Page images and extracted text:

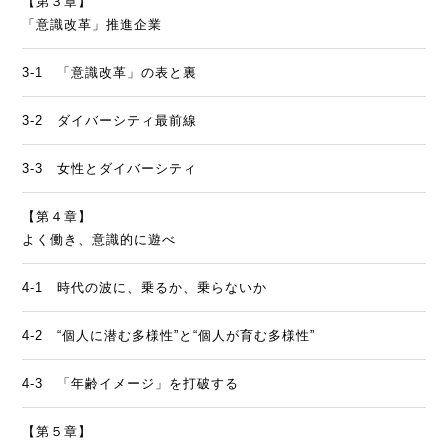
【第３章】
「意識改革」推進企業
3-1 「意識改革」の表と裏
3-2 ダイバーシティ最前線
3-3 女性とダイバーシティ
【第４章】
よく働き、意識的に遊べ
4-1 時代の波に、乗るか、乗らないか
4-2 “個人に潜む多様性”と“個人が育む多様性”
4-3 「年齢イメージ」を打破する
【第５章】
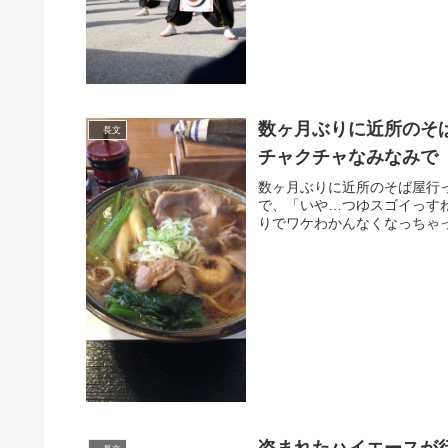
数ヶ月ぶりに近所のそ
長文
チャクチャなみなみで
数ヶ月ぶりに近所のそば屋行
で、「いや…つゆスゴイっす
りでワケわかんなくなっちゃって…
盗まれたハイエースが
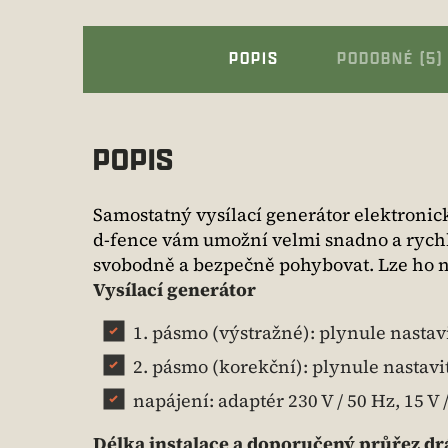
POPIS
PODOBNÉ (5)
POPIS
Samostatný vysílací generátor elektronic
d-fence vám umožní velmi snadno a rychl
svobodně a bezpečně pohybovat. Lze ho na
Vysílací generátor
1. pásmo (výstražné): plynule nastav
2. pásmo (korekční): plynule nastavi
napájení: adaptér 230 V / 50 Hz, 15 V
Délka instalace a doporučený průřez dr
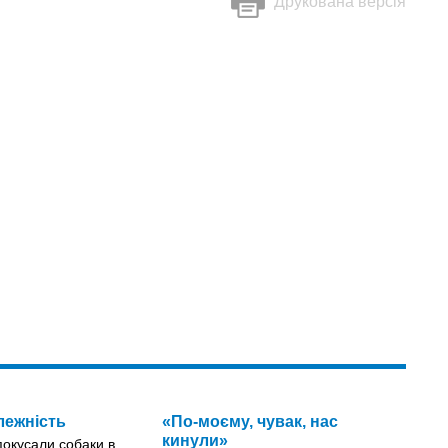
Друкована версія
лежність
«По-моєму, чувак, нас
кинули»
 покусали собаки в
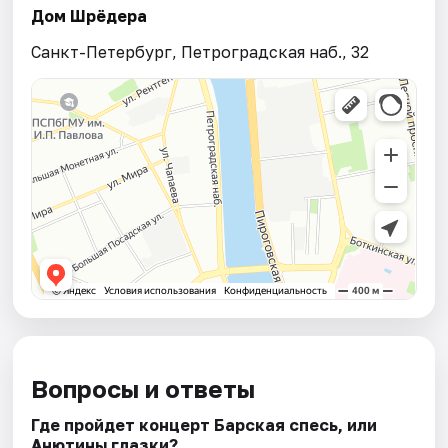
Дом Шрёдера
Санкт-Петербург, Петроградская наб., 32
Вопросы и ответы
Где пройдет концерт Барская спесь, или
Анютины глазки?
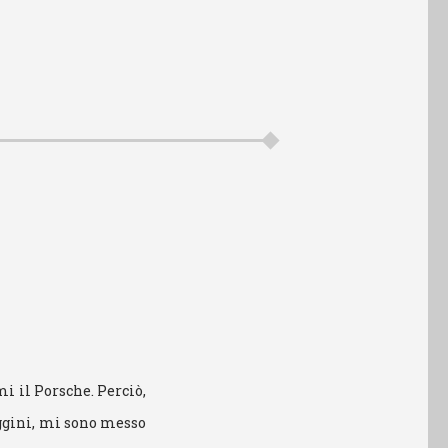
mi il Porsche. Perciò,
aggini, mi sono messo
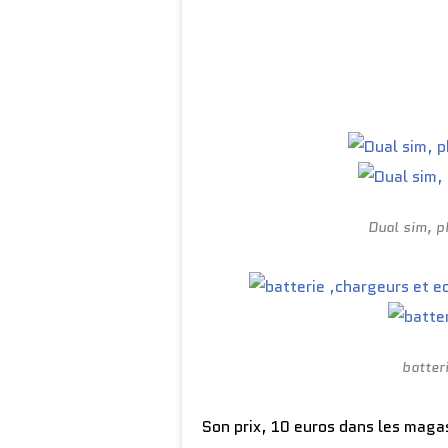
Dual sim, p
batter
Son prix, 10 euros dans les maga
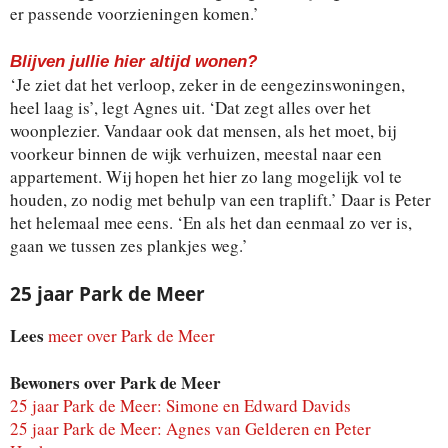
er passende voorzieningen komen.’
Blijven jullie hier altijd wonen?
‘Je ziet dat het verloop, zeker in de eengezinswoningen,
heel laag is’, legt Agnes uit. ‘Dat zegt alles over het
woonplezier. Vandaar ook dat mensen, als het moet, bij
voorkeur binnen de wijk verhuizen, meestal naar een
appartement. Wij hopen het hier zo lang mogelijk vol te
houden, zo nodig met behulp van een traplift.’ Daar is Peter
het helemaal mee eens. ‘En als het dan eenmaal zo ver is,
gaan we tussen zes plankjes weg.’
25 jaar Park de Meer
Lees
meer over Park de Meer
Bewoners over Park de Meer
25 jaar Park de Meer: Simone en Edward Davids
25 jaar Park de Meer: Agnes van Gelderen en Peter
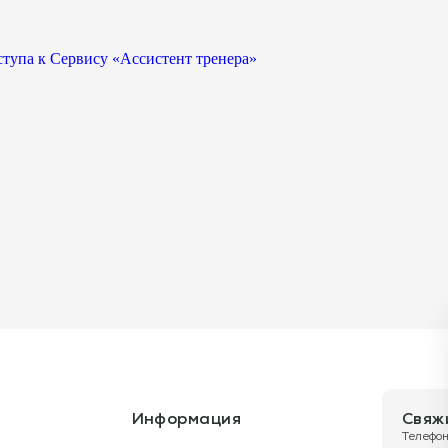
ступа к Сервису «Ассистент тренера»
Информация
Свяж
Телефон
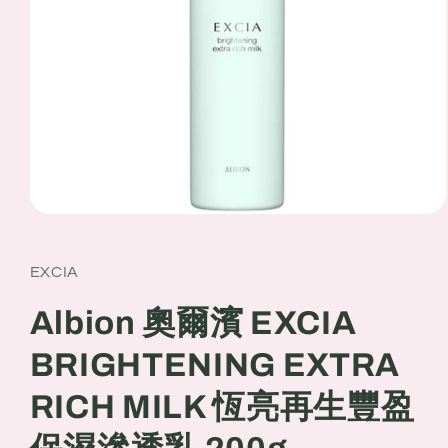
Open
media
1
in
EXCIA
modal
Albion 奧爾濱 EXCIA
BRIGHTENING EXTRA
RICH MILK 恆亮再生豐盈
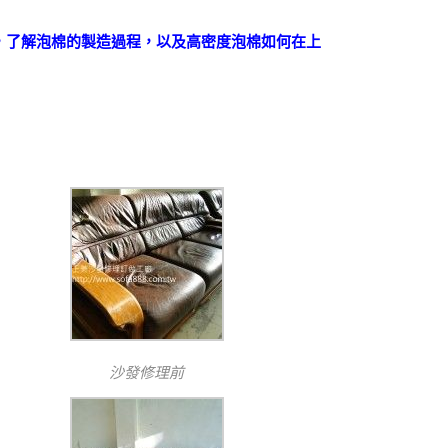
，了解泡棉的製造過程，以及高密度泡棉如何在上
沙發修理前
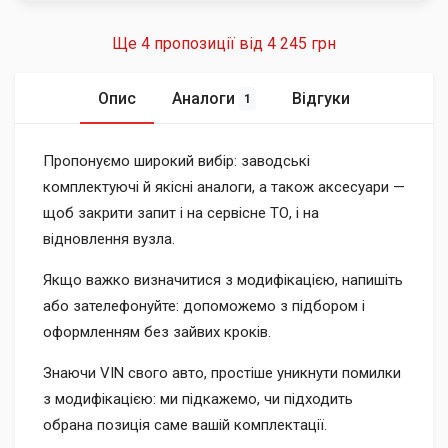
Ще 4 пропозиції від
4 245 грн
Опис
Аналоги
Відгуки
1
Пропонуємо широкий вибір: заводські
комплектуючі й якісні аналоги, а також аксесуари —
щоб закрити запит і на сервісне ТО, і на
відновлення вузла.
Якщо важко визначитися з модифікацією, напишіть
або зателефонуйте: допоможемо з підбором і
оформленням без зайвих кроків.
Знаючи VIN свого авто, простіше уникнути помилки
з модифікацією: ми підкажемо, чи підходить
обрана позиція саме вашій комплектації.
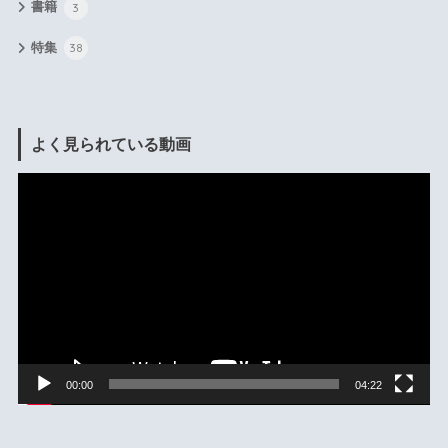
書籍
3
特集
38
よく見られている動画
動
画
プ
レ
ー
ヤ
ー
00:00
04:22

Activity: All lines above are to be restated word for word, with pictures excluded.

The answer:
【第３章】
「意識改革」推進企業
3-1 「意識改革」の表と裏
3-2 ダイバーシティ最前線
3-3 女性とダイバーシティ
【第４章】
よく働き、意識的に遊べ
4-1 時代の波に、乗るか、乗らないか
4-2 “個人に潜む多様性”と“個人が育む多様性”
4-3 「年齢イメージ」を打破する
【第５章】
数ヶ月ぶりに近所のそ
長文
チャクチャなみなみで
数ヶ月ぶりに近所のそば屋行
で、「いや…つゆスゴイっす
りでワケわかんなくなっちゃって…
盗まれたハイエースが
POPIS
PODOBNÉ (5)
POPIS
Samostatný vysílací generátor elektronic
d-fence vám umožní velmi snadno a rychl
svobodně a bezpečně pohybovat. Lze ho na
Vysílací generátor
1. pásmo (výstražné): plynule nastav
2. pásmo (korekční): plynule nastavi
napájení: adaptér 230 V / 50 Hz, 15 V
Délka instalace a doporučený průřez dr
Друкована версія
лежність
«По-моєму, чувак, нас
кинули»
 покусали собаки в
Дом Шрёдера
Санкт-Петербург, Петроградская наб., 32
Вопросы и ответы
Где пройдет концерт Барская спесь, или
Анютины глазки?
mi il Porsche. Perciò,
aggini, mi sono messo
Dual sim, p
batter
Son prix, 10 euros dans les maga
er passende voorzieningen komen.’
Blijven jullie hier altijd wonen?
‘Je ziet dat het verloop, zeker in de eengezinswoningen,
heel laag is’, legt Agnes uit. ‘Dat zegt alles over het
woonplezier. Vandaar ook dat mensen, als het moet, bij
voorkeur binnen de wijk verhuizen, meestal naar een
appartement. Wij hopen het hier zo lang mogelijk vol te
houden, zo nodig met behulp van een traplift.’ Daar is Peter
het helemaal mee eens. ‘En als het dan eenmaal zo ver is,
gaan we tussen zes plankjes weg.’
25 jaar Park de Meer
Lees
meer over Park de Meer
Bewoners over Park de Meer
25 jaar Park de Meer: Simone en Edward Davids
25 jaar Park de Meer: Agnes van Gelderen en Peter
ступа к Сервису «Ассистент тренера»
Информация
Свяж
Телефон
Open
media
1
in
EXCIA
modal
Albion 奧爾濱 EXCIA
BRIGHTENING EXTRA
RICH MILK 恆亮再生豐盈
，了解泡棉的製造過程，以及高密度泡棉如何在上
沙發修理前
Ще 4 пропозиції від
4 245 грн
Опис
Аналоги
Відгуки
1
Пропонуємо широкий вибір: заводські
комплектуючі й якісні аналоги, а також аксесуари —
щоб закрити запит і на сервісне ТО, і на
відновлення вузла.
Якщо важко визначитися з модифікацією, напишіть
або зателефонуйте: допоможемо з підбором і
оформленням без зайвих кроків.
Знаючи VIN свого авто, простіше уникнути помилки
з модифікацією: ми підкажемо, чи підходить
обрана позиція саме вашій комплектації.
書籍
3
特集
38
よく見られている動画
動
画
プ
レ
ー
ヤ
ー
00:00
04:22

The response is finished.